New goals could help clean up the state’s trashy record on waste.
Colorado diverts only 12 percent of its waste from the landfill, far below the national average of 34 percent, according to a recent report by Eco-Cycle, a Boulder-based nonprofit recycler.
By 2026, the Colorado Department of Public Health and Environment expects cities and counties to meet the national average. By 2036, the state health department wants to see 45 percent of waste diverted from state landfills. The goals will not be enforced, but they are intended to encourage greater recycling and composting, said Wolf Kray, an environmental protection specialist in the Hazardous Materials and Waste Management Division.
Composting food and yard waste could target a large portion of the waste stream and cut methane emissions.
To encourage composting, the state recently revised its rules for small-scale composting sites, Kray said.
Statewide, 50 percent of landfill waste is organic. In landfills, that waste turns into methane, a greenhouse gas 84 times more powerful than carbon dioxide when it comes to warming the atmosphere, said Kate Bailey, policy and research director at Eco-Cycle.
“Methane is like a thicker blanket,” she said.
When diverted, organic waste can be composted and sold for gardening and landscaping, which can offset the cost of diverting it.
In local landfills, about 37 percent of the waste is organic, according to an audit by the Southwest Colorado Council of Governments.
Montezuma County Landfill Manager Shak Powers estimates about 21 tons of food waste is dumped in the landfill each week.
Colorado has fallen behind other states when it comes to recycling and composting, in part because landfills are cheap, Bailey said.
“Colorado has some of the cheapest landfills in the country,” she said.
Other states have tacked on fees to landfills to help fund recycling and acknowledge the cost of the pollution and the use of the land, she said.

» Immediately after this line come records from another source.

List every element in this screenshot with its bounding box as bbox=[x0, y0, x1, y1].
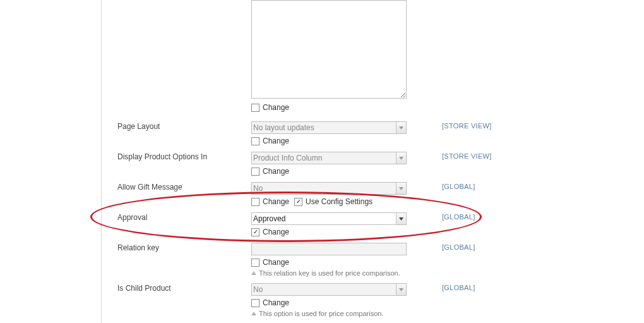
is-child-change-checkbox[interactable] bbox=[251, 299, 259, 307]
form-content: Change Page Layout No layout updates Cha… bbox=[102, 0, 644, 323]
gift-message-select[interactable]: No bbox=[251, 182, 407, 195]
approval-scope: [GLOBAL] bbox=[442, 213, 475, 221]
approval-field-col: Approved Change bbox=[251, 212, 407, 236]
chevron-down-icon bbox=[396, 183, 406, 194]
display-options-select[interactable]: Product Info Column bbox=[251, 152, 407, 164]
chevron-down-icon bbox=[396, 284, 406, 295]
display-options-change-label: Change bbox=[263, 167, 289, 176]
page-layout-scope: [STORE VIEW] bbox=[442, 122, 492, 130]
relation-key-change-line: Change bbox=[251, 258, 407, 267]
gift-message-change-label: Change bbox=[263, 197, 289, 206]
is-child-hint: This option is used for price comparison… bbox=[251, 310, 407, 317]
is-child-select-value: No bbox=[253, 285, 263, 294]
gift-message-scope: [GLOBAL] bbox=[442, 183, 475, 190]
gift-message-select-value: No bbox=[253, 184, 263, 193]
textarea-field-col: Change bbox=[251, 0, 407, 112]
display-options-scope: [STORE VIEW] bbox=[442, 152, 492, 160]
hint-triangle-icon bbox=[251, 271, 256, 275]
relation-key-change-label: Change bbox=[263, 258, 289, 267]
relation-key-field-col: Change This relation key is used for pri… bbox=[251, 243, 407, 277]
relation-key-change-checkbox[interactable] bbox=[251, 259, 259, 267]
page-layout-label: Page Layout bbox=[117, 122, 244, 131]
is-child-field-col: No Change This option is used for price … bbox=[251, 283, 407, 317]
page: Change Page Layout No layout updates Cha… bbox=[0, 0, 644, 323]
page-layout-change-checkbox[interactable] bbox=[251, 137, 259, 145]
is-child-scope: [GLOBAL] bbox=[442, 284, 475, 291]
gift-message-change-checkbox[interactable] bbox=[251, 198, 259, 206]
hint-triangle-icon bbox=[251, 312, 256, 315]
is-child-change-label: Change bbox=[263, 298, 289, 307]
chevron-down-icon bbox=[396, 152, 406, 164]
relation-key-hint: This relation key is used for price comp… bbox=[251, 269, 407, 277]
is-child-change-line: Change bbox=[251, 298, 407, 307]
relation-key-input[interactable] bbox=[251, 243, 407, 255]
relation-key-scope: [GLOBAL] bbox=[442, 243, 475, 251]
gift-message-use-config-label: Use Config Settings bbox=[306, 197, 373, 206]
display-options-label: Display Product Options In bbox=[117, 152, 244, 161]
relation-key-label: Relation key bbox=[117, 243, 244, 252]
gift-message-use-config-checkbox[interactable] bbox=[294, 198, 302, 206]
display-options-field-col: Product Info Column Change bbox=[251, 152, 407, 176]
relation-key-hint-text: This relation key is used for price comp… bbox=[259, 269, 400, 277]
textarea-change-checkbox[interactable] bbox=[251, 104, 259, 112]
approval-change-label: Change bbox=[263, 228, 289, 236]
is-child-select[interactable]: No bbox=[251, 283, 407, 296]
page-layout-change-line: Change bbox=[251, 137, 407, 145]
description-textarea[interactable] bbox=[251, 0, 407, 99]
page-layout-change-label: Change bbox=[263, 137, 289, 145]
approval-change-checkbox[interactable] bbox=[251, 228, 259, 236]
display-options-select-value: Product Info Column bbox=[253, 154, 322, 162]
page-layout-field-col: No layout updates Change bbox=[251, 121, 407, 145]
textarea-change-line: Change bbox=[251, 103, 407, 112]
approval-select[interactable]: Approved bbox=[251, 212, 407, 225]
gift-message-change-line: Change Use Config Settings bbox=[251, 197, 407, 206]
display-options-change-line: Change bbox=[251, 167, 407, 176]
chevron-down-icon bbox=[396, 213, 406, 224]
approval-change-line: Change bbox=[251, 228, 407, 236]
gift-message-label: Allow Gift Message bbox=[117, 183, 244, 192]
page-layout-select-value: No layout updates bbox=[253, 123, 314, 132]
page-layout-select[interactable]: No layout updates bbox=[251, 121, 407, 134]
chevron-down-icon bbox=[396, 122, 406, 133]
left-gutter bbox=[0, 0, 40, 323]
is-child-label: Is Child Product bbox=[117, 284, 244, 293]
display-options-change-checkbox[interactable] bbox=[251, 168, 259, 176]
textarea-change-label: Change bbox=[263, 103, 289, 112]
is-child-hint-text: This option is used for price comparison… bbox=[259, 310, 383, 317]
approval-select-value: Approved bbox=[253, 214, 285, 223]
approval-label: Approval bbox=[117, 213, 244, 222]
gift-message-field-col: No Change Use Config Settings bbox=[251, 182, 407, 206]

To help divert food waste from the landfill, cities, including Boulder, have started curbside recycling program. Boulder diverts 40 percent of its waste from the landfill, while Durango diverts 30 percent, according to an Eco-Cycle report.

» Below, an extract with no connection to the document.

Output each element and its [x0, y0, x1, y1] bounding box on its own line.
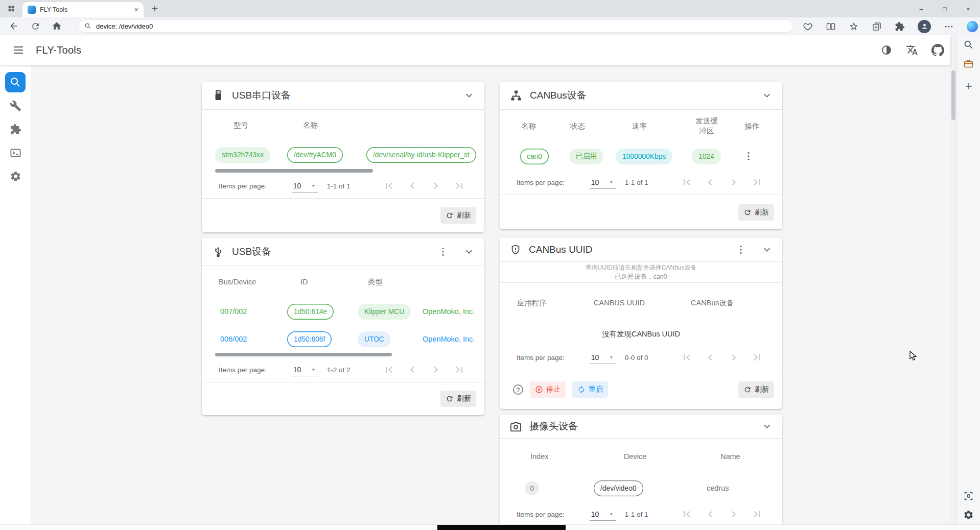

For Durango to start a curbside composting program that would mirror its single-stream recycling would be challenging, City Operations Director Levi Lloyd said.
Some cities compost food waste in open air rows, a process that is land-intensive and would be tough for the city to set up because of the price of land and the permitting process. Finding an appropriate location could also be tough because of the smell.
Once established, a composting program would likely require a new full-time department to manage it, Lloyd said.
“The cost recovery would be pretty difficult for us,” he said.
The Montezuma County Landfill has had the permits to compost food waste for about a year and accepts food waste from residents for free, Powers said.
It also is ready to accept food waste from haulers, including Waste Management and the city of Cortez, and they are looking into it, Powers said.
He called composting a “no-brainer” because organics are the largest portion of the waste stream and have the most immediate potential.
“We can produce a high-quality soil amendment that people want and need right here,” he said.
While large-scale composting in the region has not started in earnest, there are some successful smaller endeavors.
Table to Farm Compost, a local business, picks up food scraps from 150 residential customers and four restaurants in town, which equates to about 150 to 200 gallons of organic material a day, owner David Golden said.
Since launching in 2016, the company has grown steadily and operates within the city of Durango and Durango West II.
“I get a lot of people telling me they are really happy to be reducing their waste. ... They don’t have to take out the trash nearly as often,” he said.
Fort Lewis College uses an in-vessel composting system to process about 50 to 100 gallons of food waste per day, said Marty Pool, assistant coordinator at the Environmental Center.
“It does keep a lot of food out of the landfill, and then we, in turn, use that compost that we create on our campus garden and campus orchard,” he said.
If the community invested in a large-scale composting effort, it would take a lot to manage. Aside from the technical side, it would require community education, but there would be plenty of benefits, he said.
“I would love to see a communitywide effort down here. ... I have faith in Durangoans jumping on that bandwagon,” he said.